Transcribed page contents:

____

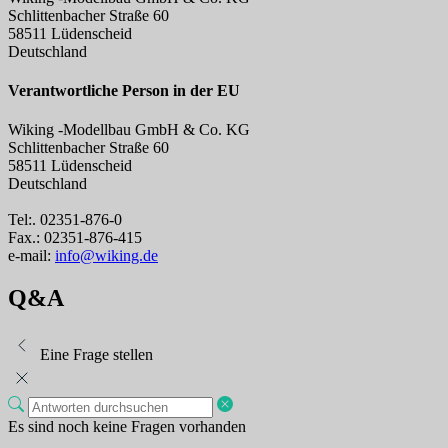
Schlittenbacher Straße 60
58511 Lüdenscheid
Deutschland
Verantwortliche Person in der EU
Wiking -Modellbau GmbH & Co. KG
Schlittenbacher Straße 60
58511 Lüdenscheid
Deutschland
Tel:. 02351-876-0
Fax.: 02351-876-415
e-mail:
info@wiking.de
Q&A
Eine Frage stellen
Es sind noch keine Fragen vorhanden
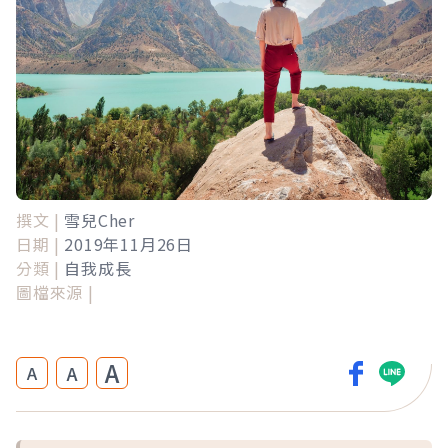
撰文 |
雪兒Cher
日期 |
2019年11月26日
分類 |
自我成長
圖檔來源 |
A
A
A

____

PROBLEM TO WORK ON: The expected response is every entry above, repeated exactly, pictures removed.

RESPONSE TO THE EXERCISE:
Schlittenbacher Straße 60
58511 Lüdenscheid
Deutschland
Verantwortliche Person in der EU
Wiking -Modellbau GmbH & Co. KG
Schlittenbacher Straße 60
58511 Lüdenscheid
Deutschland
Tel:. 02351-876-0
Fax.: 02351-876-415
e-mail:
info@wiking.de
Q&A
Eine Frage stellen
Es sind noch keine Fragen vorhanden
撰文 |
雪兒Cher
日期 |
2019年11月26日
分類 |
自我成長
圖檔來源 |
A
A
A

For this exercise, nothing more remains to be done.